March 21, 2010

Learning Your Way to Maximum Power

Attention conservation notice: 2300 words about a paper other people wrote on learning theory and hypothesis testing. Mostly written last year as part of a never-used handout for 350, and rescued from the drafts folder as an exercise in structured procrastination so as to avoid a complete hiatus while I work on my own manuscripts.

P.S. Nauroz mubarak.

In a previous installment, we recalled the Neyman-Pearson lemma of statistical hypothesis testing: If we are trying to discriminate between signal and noise, and know the distribution of our data (x) both for when a signal is present (q) and when there is just noise (p), then the optimal test says "signal" when the likelihood ratio q(x)/p(x) exceeds a certain threshold, and "noise" otherwise. This is optimal in that, for any given probability of thinking noise is signal ("size"), it maximizes the power, the probability of detecting a signal when there is one.

The problem with just applying the Neyman-Pearson lemma directly to problems of interest is the bit about knowing the exact distributions of signal and noise. We should, forgive the expression, be so lucky. The traditional approach in theoretical statistics, going back to Neyman and Pearson themselves, has been to look for circumstances where we can get a single test of good power against a whole range of alternatives, no matter what they are. The assumptions needed for this are often rather special, and teaching this material means leading students through some of the more arid sections of books like these; the survivors are generally close to insensible by the time they reach the oases of confidence regions.

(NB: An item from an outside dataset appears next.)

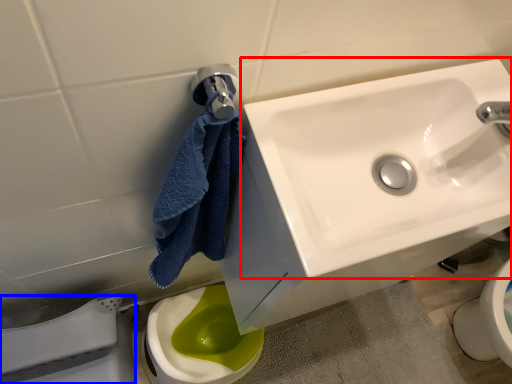 Question: Which of the following is the farthest to the observer, sink (highlighted by a red box) or porcelain (highlighted by a blue box)?

Choices:
 (A) sink
 (B) porcelain

Answer: (B) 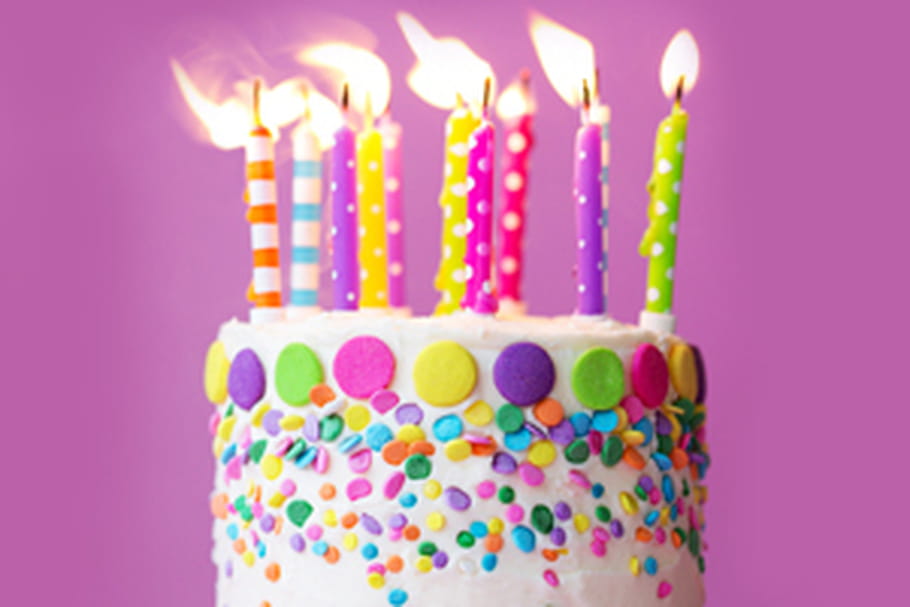 The width and height of the screenshot is (910, 607). I want to click on candle, so click(261, 257), click(305, 254), click(341, 266), click(373, 212), click(392, 211), click(456, 232), click(482, 236), click(521, 234), click(595, 243), click(668, 249).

At the other extreme, a large part of modern statistics, machine learning and data mining is about classification problems, where we take feature-vectors x and assign them to one of a finite number of classes. Generally, we want to do this in a way which matches a given set of examples, which are presumed to be classified correctly. (This is obviously a massive assumption, but let it pass.) When there are only two classes, however, this is exactly the situation Neyman and Pearson contemplated; a binary classification rule is just a hypothesis test by another name. Indeed, this really the situation Neyman discussed in his later work (like his First Course in Probability and Statistics [1950]), where he advocated dropping the notion of "inductive inference" in favor of that of "inductive behavior", asking, in effect, what rule of conduct a learning agent should adopt so as to act well in the future.

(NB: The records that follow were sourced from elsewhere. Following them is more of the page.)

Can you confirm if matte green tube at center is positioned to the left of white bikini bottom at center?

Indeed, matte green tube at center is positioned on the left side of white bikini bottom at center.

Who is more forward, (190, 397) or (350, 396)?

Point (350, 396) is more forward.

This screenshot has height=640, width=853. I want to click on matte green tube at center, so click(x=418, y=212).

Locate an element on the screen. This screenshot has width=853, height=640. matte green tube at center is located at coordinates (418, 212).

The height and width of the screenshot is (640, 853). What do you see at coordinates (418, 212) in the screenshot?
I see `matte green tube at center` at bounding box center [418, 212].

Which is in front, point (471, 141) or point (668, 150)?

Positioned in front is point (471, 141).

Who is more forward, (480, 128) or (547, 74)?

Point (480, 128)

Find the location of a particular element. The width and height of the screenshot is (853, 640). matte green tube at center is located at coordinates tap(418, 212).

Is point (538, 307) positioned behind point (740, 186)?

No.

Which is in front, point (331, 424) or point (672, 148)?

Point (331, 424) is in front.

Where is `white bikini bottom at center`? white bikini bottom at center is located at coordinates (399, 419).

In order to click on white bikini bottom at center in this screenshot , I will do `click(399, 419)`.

The traditional approach in data-mining is to say that one should either (i) minimize the total probability of mis-classification, or (ii) assign some costs to false positives (noise taken for signal) and false negatives (signal taken for noise) and minimize the expected cost. Certainly I've made this recommendations plenty of times in my teaching. But this is not what Neyman and Perason would suggest. After all, the mis-classification rate, or any weighted combination of the error rates, will depend on what proportions of the data we look at actually are signal and noise. Which decision rule minimizes the chance of error depends on the actual proportion of instance of "signal" to those of "noise". If that ratio changes, a formerly optimal decision rule can become arbitrarily bad. (To give a simple but extreme example, suppose that 99% of all cases used to be noise. Then a decision rule which always said "noise" would be right 99% of the time. The minimum-error rule would be very close to "always say 'noise'". If the proportion of signal to noise should increase, the formerly-optimal decision rule could become arbitrarily bad. — The same is true, mutatis mutandis, of a decision rule which minimizes some weighted cost of mis-classifications.) But a Neyman-Pearson rule, which maximizes power subject to a constraint on the probability of false positives, is immune to changes in the proportions of the two classes, since it only cares about the distribution of the observables given the classes. But (and this is where we came in) the Neyman-Pearson rule depends on knowing the exact distribution of observables for the two classes...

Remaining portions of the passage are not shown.